Nello specifico, il percorso di Fondazione Telethoncon Eye-Able prende avvio da un’attività di Audit tecnico; uno strumento che analizza in modo puntuale le singole pagine web per individuare barriere digitali e criticità di accessibilità. Grazie al supporto dell’intelligenza artificiale, il tool di Audit non si limita a segnalare gli errori, ma ne spiega l’origine e suggerisce soluzioni tecniche alternative, facilitando il lavoro dei team di sviluppo e di conseguente fixing.
Il percorso è completato da diversi tool di reportistica e analisi, che offrono una panoramica continua e strutturata sullo stato di accessibilità del sito, monitorando nel tempo la conformità agli standard previsti dall’European Accessibility Act (EAA) e garantendo una visione chiara, misurabile e sempre aggiornata dei progressi. Terminata l’attività di analisi, inizia quella di remediation. Eye-Able è una delle pochissime realtà in Europa che possiede una soluzione dedicata alla remediation automatica, che consente di intervenire in modo concreto e strutturato sulle criticità rilevate, supportando l’implementazione delle correzioni necessarie per allineare il sito agli standard di accessibilità richiesti dalla normativa. Questa soluzione consente di intervenire in modo diretto e strutturato sulle criticità rilevate.
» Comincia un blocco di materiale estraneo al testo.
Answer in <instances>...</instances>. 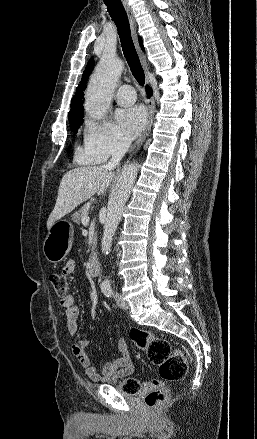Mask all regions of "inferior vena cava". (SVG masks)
Listing matches in <instances>:
<instances>
[{"instance_id": "obj_1", "label": "inferior vena cava", "mask_w": 257, "mask_h": 439, "mask_svg": "<svg viewBox=\"0 0 257 439\" xmlns=\"http://www.w3.org/2000/svg\"><path fill=\"white\" fill-rule=\"evenodd\" d=\"M131 141L127 138H119L113 146L111 159L108 164L105 165L107 169H113L118 165L125 153L130 147Z\"/></svg>"}]
</instances>
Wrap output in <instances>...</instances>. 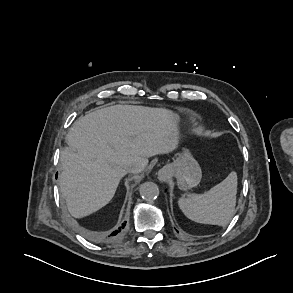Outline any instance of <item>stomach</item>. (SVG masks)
<instances>
[{"label": "stomach", "instance_id": "1", "mask_svg": "<svg viewBox=\"0 0 293 293\" xmlns=\"http://www.w3.org/2000/svg\"><path fill=\"white\" fill-rule=\"evenodd\" d=\"M169 175L177 179V185L181 190H188L199 184L202 178L200 165L188 149H184L172 164L166 166Z\"/></svg>", "mask_w": 293, "mask_h": 293}]
</instances>
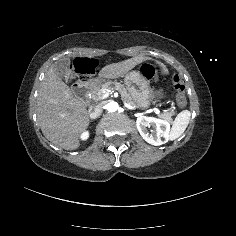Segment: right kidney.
Here are the masks:
<instances>
[{
	"mask_svg": "<svg viewBox=\"0 0 236 236\" xmlns=\"http://www.w3.org/2000/svg\"><path fill=\"white\" fill-rule=\"evenodd\" d=\"M89 138H90V131L89 130H83L78 135V139L81 142H86Z\"/></svg>",
	"mask_w": 236,
	"mask_h": 236,
	"instance_id": "1",
	"label": "right kidney"
}]
</instances>
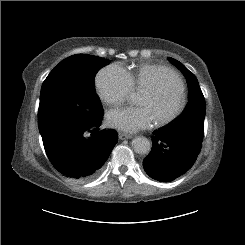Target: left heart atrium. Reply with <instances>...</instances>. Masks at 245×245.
Returning <instances> with one entry per match:
<instances>
[{"label":"left heart atrium","mask_w":245,"mask_h":245,"mask_svg":"<svg viewBox=\"0 0 245 245\" xmlns=\"http://www.w3.org/2000/svg\"><path fill=\"white\" fill-rule=\"evenodd\" d=\"M154 120L147 107H122L111 110L107 114L106 123L110 128L126 133H135L151 127Z\"/></svg>","instance_id":"left-heart-atrium-1"}]
</instances>
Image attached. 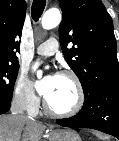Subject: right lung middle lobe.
<instances>
[{
    "instance_id": "1",
    "label": "right lung middle lobe",
    "mask_w": 119,
    "mask_h": 141,
    "mask_svg": "<svg viewBox=\"0 0 119 141\" xmlns=\"http://www.w3.org/2000/svg\"><path fill=\"white\" fill-rule=\"evenodd\" d=\"M19 65L15 62H0V97L12 99Z\"/></svg>"
}]
</instances>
Infine, test guidati manuali, tool per i PDF, e widget di accessibilità che permette agli utenti di personalizzare l’esperienza di navigazione e supporta persone con esigenze diverse, tra cui cecità, epilessia, daltonismo e difficoltà cognitive, rendendo i contenuti digitali più fruibili, comprensibili e inclusivi.
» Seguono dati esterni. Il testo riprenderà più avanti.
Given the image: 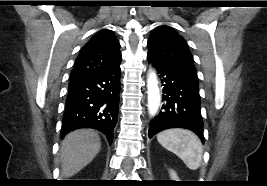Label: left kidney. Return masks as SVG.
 <instances>
[{
  "label": "left kidney",
  "mask_w": 267,
  "mask_h": 186,
  "mask_svg": "<svg viewBox=\"0 0 267 186\" xmlns=\"http://www.w3.org/2000/svg\"><path fill=\"white\" fill-rule=\"evenodd\" d=\"M171 177L173 178L174 181H178V177L174 171L171 172Z\"/></svg>",
  "instance_id": "1"
}]
</instances>
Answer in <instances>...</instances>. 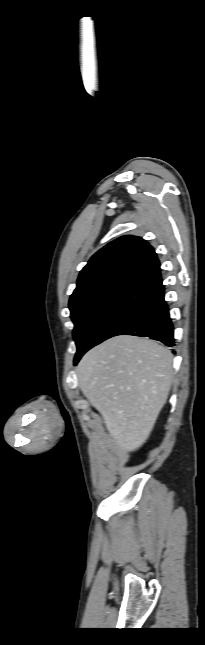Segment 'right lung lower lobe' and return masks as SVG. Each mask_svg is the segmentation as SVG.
<instances>
[{"instance_id":"obj_1","label":"right lung lower lobe","mask_w":205,"mask_h":645,"mask_svg":"<svg viewBox=\"0 0 205 645\" xmlns=\"http://www.w3.org/2000/svg\"><path fill=\"white\" fill-rule=\"evenodd\" d=\"M117 335L149 337L174 346L173 325L164 300L162 281L149 290L145 302L110 331L104 340Z\"/></svg>"}]
</instances>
“Oggi i canali online sono il punto d’incontro con donatori, volontari, pazienti e famiglie: renderli accessibili a tutti per la nostra organizzazione non è un’opzione, ma una responsabilità. Con Eye‑Able abbiamo trovato un partner ideale, che ci sta accompagnando nei primi passi verso una trasformazione delle nostre piattaforme digitali nella direzione di renderle sempre più inclusive.” ha affermato Daniele Movarelli, Social Media & Web Fundraising Strategy Lead di Fondazione Telethon.
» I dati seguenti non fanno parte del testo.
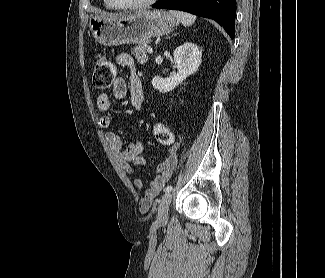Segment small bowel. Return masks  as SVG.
<instances>
[{"mask_svg": "<svg viewBox=\"0 0 325 278\" xmlns=\"http://www.w3.org/2000/svg\"><path fill=\"white\" fill-rule=\"evenodd\" d=\"M116 63L120 67L128 68L130 70V77L128 82L121 76L116 79L112 89L113 96L121 100L126 96L129 90L132 107L136 111H141L144 101V91L142 81L135 71L133 58L129 54L122 53L116 57ZM110 106L111 100L109 94H100L97 98V108L102 113L100 126L104 129L111 126L112 119L108 114ZM105 138L110 149L116 153L128 174L133 175L135 173V166H146V161L140 156L143 151V143L140 140H135L126 147H123L117 133L109 131L106 133ZM168 146L169 151L165 160L159 163L155 168L156 176L150 182V188L147 190L148 197H154L161 191L166 182L171 178L175 169L180 144L173 140ZM134 185L138 190H141L144 186V182L141 178H136L134 180ZM147 203L148 201H145V204Z\"/></svg>", "mask_w": 325, "mask_h": 278, "instance_id": "1", "label": "small bowel"}]
</instances>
“Siamo estremamente orgogliosi di aver avviato questo progetto con Fondazione Telethon e crediamo possa essere il primo passo verso una collaborazione ancora più estesa. Oggi l’accessibilità digitale e la compliance normativa non sono più un nice-to-have e siamo entusiasti che aziende come Fondazione Telethon vogliano investire per rendere davvero internet accessibile a tutti, soprattutto in casi in cui il digitale è anche la via per supportare la ricerca” ha dichiarato Lorenzo Scumaci, CEO di Eye-Able Italia.